Required fall in inventories

On February 28, the EIA (U.S. Energy Information Administration) is scheduled to release its natural gas inventory report for the week ending February 22. Any fall by more than ~86 Bcf (billion cubic feet) could cause the inventories spread to expand more into the negative territory. Reuters analysts expect a larger draw of 157 Bcf, which would expand the negative inventories spread by 3.6 percentage points and might support natural gas prices. The inventories spread is the difference between natural gas inventories and their five-year average.

Natural Gas Prices Might Rise after the EIA’s Inventory Data

Inventories spread and natural gas prices

In the week ending February 15, the inventories spread was -17.5%. During this period, the inventories spread expanded by ~2.5 percentage points compared to the previous week. On February 21, the EIA reported the natural gas inventory data for the week ending February 15.
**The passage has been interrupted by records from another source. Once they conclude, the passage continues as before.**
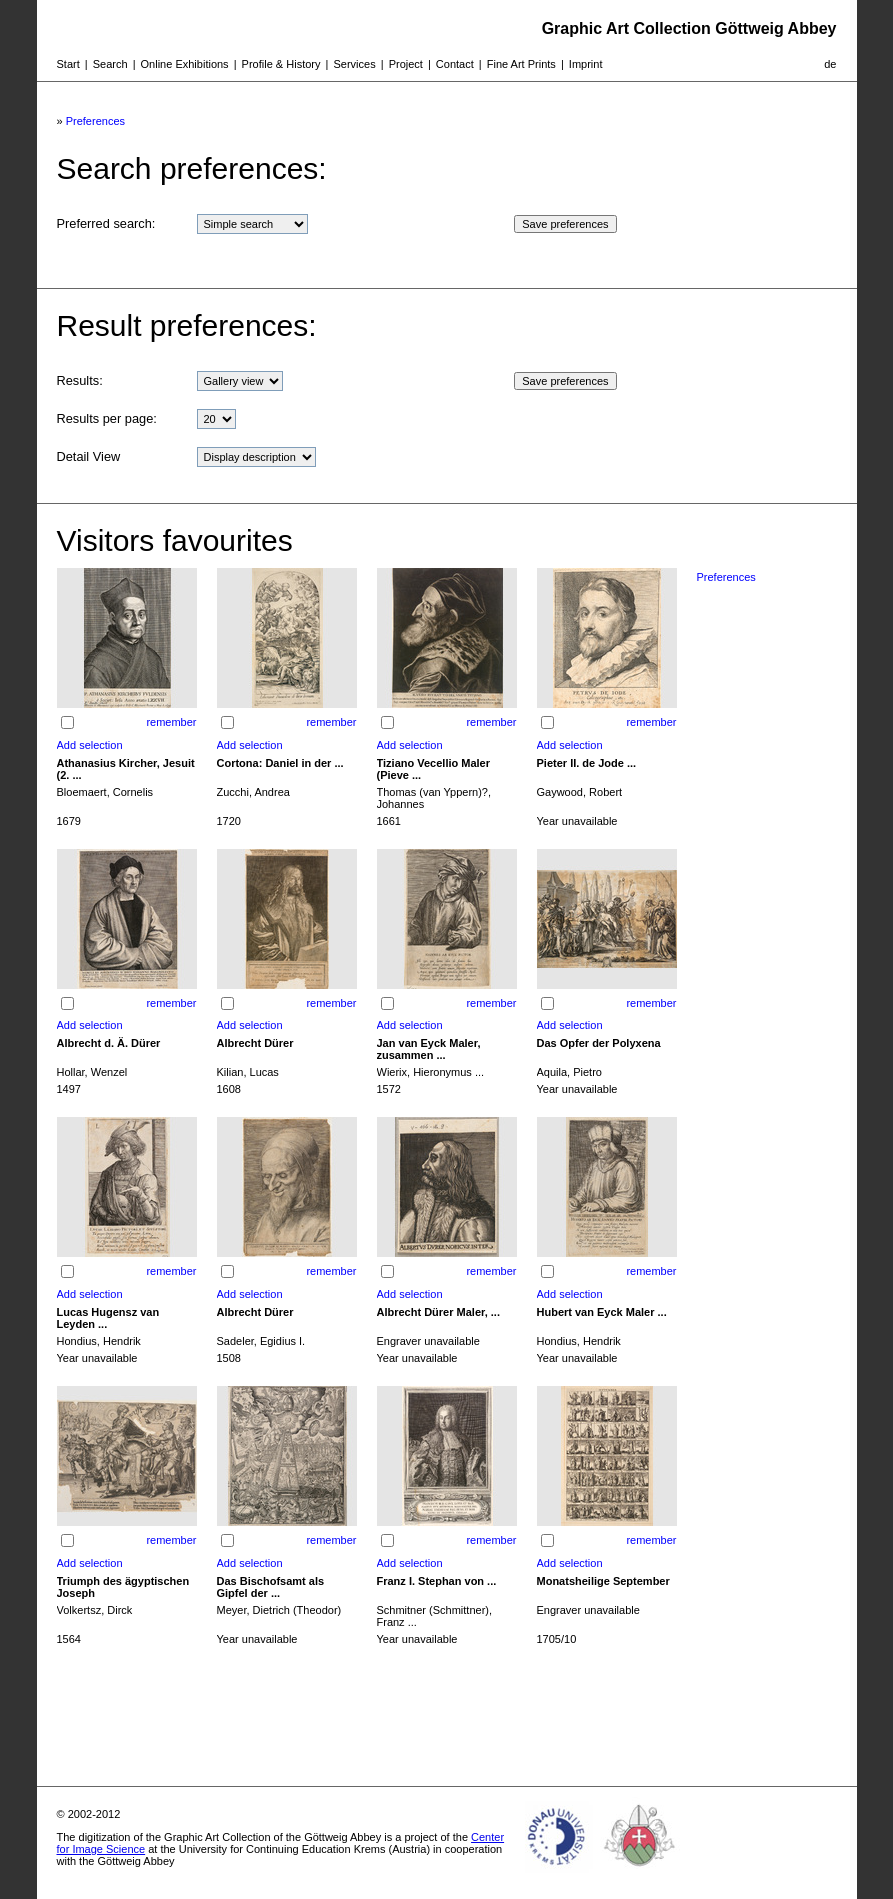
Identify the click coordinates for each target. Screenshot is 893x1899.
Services (354, 64)
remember (171, 722)
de (830, 64)
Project (406, 64)
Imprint (586, 64)
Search (110, 64)
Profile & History (281, 64)
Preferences (95, 121)
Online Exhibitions (185, 64)
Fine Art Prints (521, 64)
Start (68, 64)
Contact (455, 64)
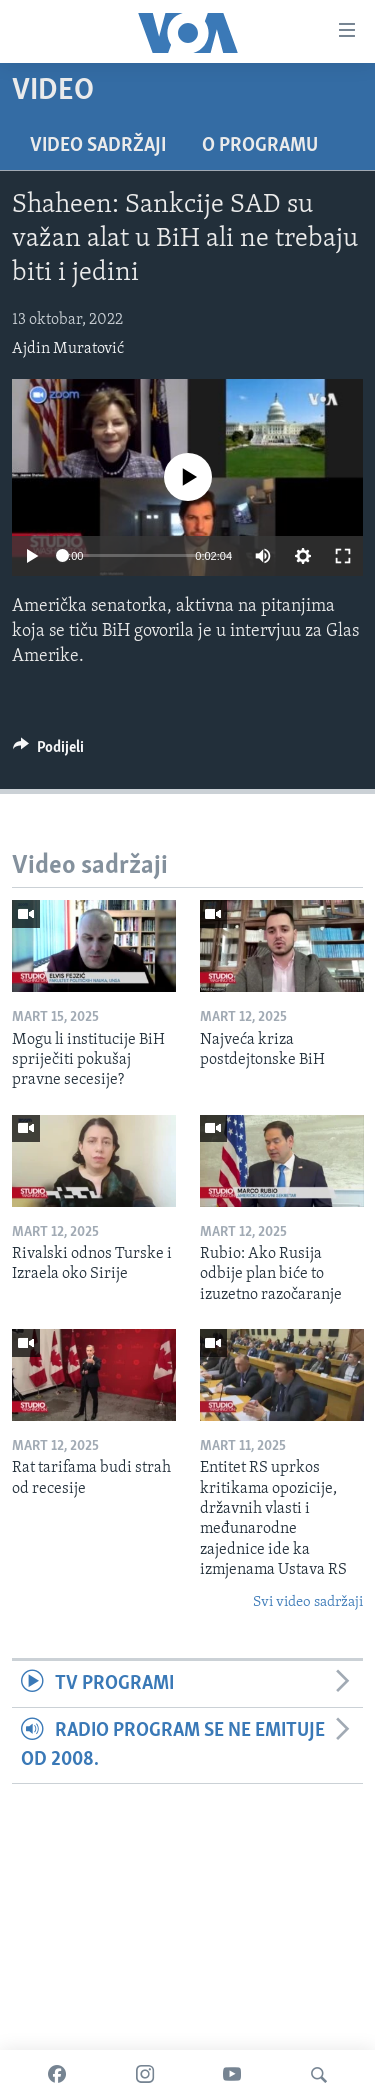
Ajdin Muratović (68, 349)
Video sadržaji (98, 146)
Natural gas inventories spread and stocks

The natural gas price is usually inversely related to the inventories spread. However, the relationship seems to be more biased toward a price downside when inventories rise above the five-year average. The market might be confident about having enough future supply instead of being concerned about demand getting out of hand.

Since February 21, the natural gas April futures have risen 2.6%. During the same period, natural gas–weighted stocks Gulfport Energy (GPOR), Chesapeake Energy  (CHK), Southwestern Energy (SWN), and Cabot Oil & Gas (COG) rose 0.3%, 1.2%, 1.4%, and 2.3%, respectively, and outperformed their peers. Natural gas prices are important for these upstream stocks. The factors discussed in Part 1 might have supported natural gas prices apart from an expansion in the inventories spread.